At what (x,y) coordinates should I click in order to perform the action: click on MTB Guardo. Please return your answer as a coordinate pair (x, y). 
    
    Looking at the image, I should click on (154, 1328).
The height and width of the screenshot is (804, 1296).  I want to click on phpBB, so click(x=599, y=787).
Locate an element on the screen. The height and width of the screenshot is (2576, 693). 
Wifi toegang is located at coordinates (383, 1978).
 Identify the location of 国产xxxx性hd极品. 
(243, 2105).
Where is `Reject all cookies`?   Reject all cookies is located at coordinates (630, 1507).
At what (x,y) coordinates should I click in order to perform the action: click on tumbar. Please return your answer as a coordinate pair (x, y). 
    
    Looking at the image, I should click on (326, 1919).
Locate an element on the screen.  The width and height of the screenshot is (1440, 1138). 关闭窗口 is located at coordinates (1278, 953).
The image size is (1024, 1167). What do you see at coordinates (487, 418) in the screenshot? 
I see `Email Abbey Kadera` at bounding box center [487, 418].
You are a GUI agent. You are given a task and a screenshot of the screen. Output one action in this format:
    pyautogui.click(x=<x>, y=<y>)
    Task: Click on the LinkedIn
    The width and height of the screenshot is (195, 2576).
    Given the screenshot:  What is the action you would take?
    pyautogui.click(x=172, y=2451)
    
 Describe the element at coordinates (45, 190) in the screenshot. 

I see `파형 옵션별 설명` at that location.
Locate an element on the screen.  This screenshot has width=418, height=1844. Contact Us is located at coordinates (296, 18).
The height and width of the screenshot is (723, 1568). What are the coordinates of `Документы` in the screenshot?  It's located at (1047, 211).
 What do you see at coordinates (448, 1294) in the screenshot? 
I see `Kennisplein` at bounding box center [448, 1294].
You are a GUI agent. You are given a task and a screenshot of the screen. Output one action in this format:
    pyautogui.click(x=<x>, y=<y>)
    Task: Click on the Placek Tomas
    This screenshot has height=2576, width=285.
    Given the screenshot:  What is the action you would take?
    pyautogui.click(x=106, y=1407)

___

Copy nothing beyond the line containing "Task: Click on the Placek Tomas". Transcribe exactly from the first line of the entries down to that line, inclusive.

At what (x,y) coordinates should I click in order to perform the action: click on MTB Guardo. Please return your answer as a coordinate pair (x, y). 
    
    Looking at the image, I should click on (154, 1328).
The height and width of the screenshot is (804, 1296).  I want to click on phpBB, so click(x=599, y=787).
Locate an element on the screen. The height and width of the screenshot is (2576, 693). 
Wifi toegang is located at coordinates (383, 1978).
 Identify the location of 国产xxxx性hd极品. 
(243, 2105).
Where is `Reject all cookies`?   Reject all cookies is located at coordinates (630, 1507).
At what (x,y) coordinates should I click in order to perform the action: click on tumbar. Please return your answer as a coordinate pair (x, y). 
    
    Looking at the image, I should click on (326, 1919).
Locate an element on the screen.  The width and height of the screenshot is (1440, 1138). 关闭窗口 is located at coordinates (1278, 953).
The image size is (1024, 1167). What do you see at coordinates (487, 418) in the screenshot? 
I see `Email Abbey Kadera` at bounding box center [487, 418].
You are a GUI agent. You are given a task and a screenshot of the screen. Output one action in this format:
    pyautogui.click(x=<x>, y=<y>)
    Task: Click on the LinkedIn
    The width and height of the screenshot is (195, 2576).
    Given the screenshot:  What is the action you would take?
    pyautogui.click(x=172, y=2451)
    
 Describe the element at coordinates (45, 190) in the screenshot. 

I see `파형 옵션별 설명` at that location.
Locate an element on the screen.  This screenshot has width=418, height=1844. Contact Us is located at coordinates (296, 18).
The height and width of the screenshot is (723, 1568). What are the coordinates of `Документы` in the screenshot?  It's located at (1047, 211).
 What do you see at coordinates (448, 1294) in the screenshot? 
I see `Kennisplein` at bounding box center [448, 1294].
You are a GUI agent. You are given a task and a screenshot of the screen. Output one action in this format:
    pyautogui.click(x=<x>, y=<y>)
    Task: Click on the Placek Tomas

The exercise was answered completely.